═══ Data shown
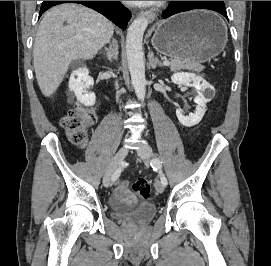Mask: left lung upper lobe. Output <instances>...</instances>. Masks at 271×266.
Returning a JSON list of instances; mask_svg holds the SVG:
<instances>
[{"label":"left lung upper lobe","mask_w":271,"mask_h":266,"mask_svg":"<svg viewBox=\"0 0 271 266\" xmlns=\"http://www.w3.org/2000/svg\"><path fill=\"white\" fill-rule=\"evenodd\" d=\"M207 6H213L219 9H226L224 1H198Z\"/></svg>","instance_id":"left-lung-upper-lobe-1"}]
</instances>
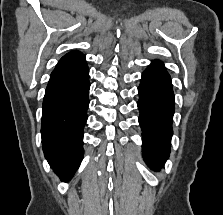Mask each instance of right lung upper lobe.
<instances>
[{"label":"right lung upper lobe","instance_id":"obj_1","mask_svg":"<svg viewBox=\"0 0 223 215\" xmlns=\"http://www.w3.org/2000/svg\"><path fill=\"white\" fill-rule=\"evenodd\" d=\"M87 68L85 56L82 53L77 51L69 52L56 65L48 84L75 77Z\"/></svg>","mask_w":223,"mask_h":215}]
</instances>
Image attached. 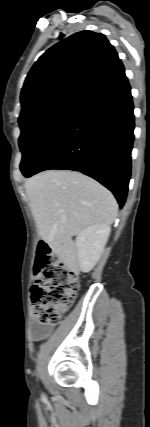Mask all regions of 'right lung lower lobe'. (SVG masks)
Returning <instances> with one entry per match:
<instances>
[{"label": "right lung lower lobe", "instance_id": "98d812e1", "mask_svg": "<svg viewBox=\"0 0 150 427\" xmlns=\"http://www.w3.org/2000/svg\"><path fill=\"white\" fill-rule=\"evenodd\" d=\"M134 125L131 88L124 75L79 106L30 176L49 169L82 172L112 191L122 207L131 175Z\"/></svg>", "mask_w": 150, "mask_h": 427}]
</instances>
══════
═══ Data shown
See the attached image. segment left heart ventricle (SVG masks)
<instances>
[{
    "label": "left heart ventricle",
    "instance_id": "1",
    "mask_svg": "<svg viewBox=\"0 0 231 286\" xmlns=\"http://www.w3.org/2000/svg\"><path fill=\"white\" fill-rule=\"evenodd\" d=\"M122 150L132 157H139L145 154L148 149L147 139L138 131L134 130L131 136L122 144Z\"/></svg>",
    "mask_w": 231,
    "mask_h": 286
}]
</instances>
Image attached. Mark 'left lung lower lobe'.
══════
What you need to do: Set down, exactly as they stand above, the lines starting with the line with "See the attached" and going on through the line with "Image attached. Mark 'left lung lower lobe'.", and no others.

Answer to this exercise:
See the attached image. segment left heart ventricle (SVG masks)
<instances>
[{
    "label": "left heart ventricle",
    "instance_id": "1",
    "mask_svg": "<svg viewBox=\"0 0 231 286\" xmlns=\"http://www.w3.org/2000/svg\"><path fill=\"white\" fill-rule=\"evenodd\" d=\"M122 150L132 157H139L145 154L148 149L147 139L138 131L134 130L131 136L122 144Z\"/></svg>",
    "mask_w": 231,
    "mask_h": 286
}]
</instances>
Image attached. Mark 'left lung lower lobe'.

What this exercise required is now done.